- [ACTIVITY] Word for word, copy the records and drop the pictures.

Saved entries:
☆ ☆ ☆ ☆ ☆
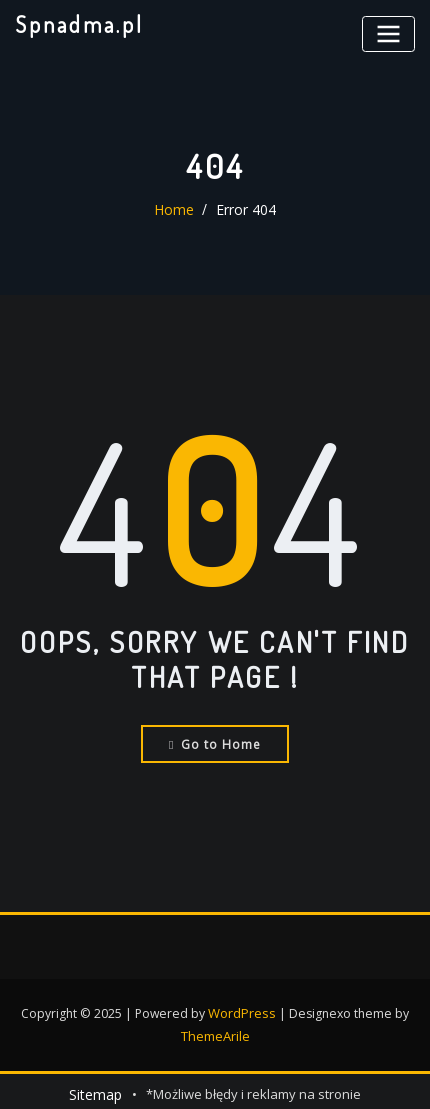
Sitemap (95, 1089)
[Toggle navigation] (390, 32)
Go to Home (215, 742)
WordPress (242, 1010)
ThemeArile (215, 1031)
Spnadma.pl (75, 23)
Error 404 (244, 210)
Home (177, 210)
☆ ☆ ☆ ☆ ☆
- [SOLUTION]
Sitemap (95, 1089)
[Toggle navigation] (390, 32)
Go to Home (215, 742)
WordPress (242, 1010)
ThemeArile (215, 1031)
Spnadma.pl (75, 23)
Error 404 (244, 210)
Home (177, 210)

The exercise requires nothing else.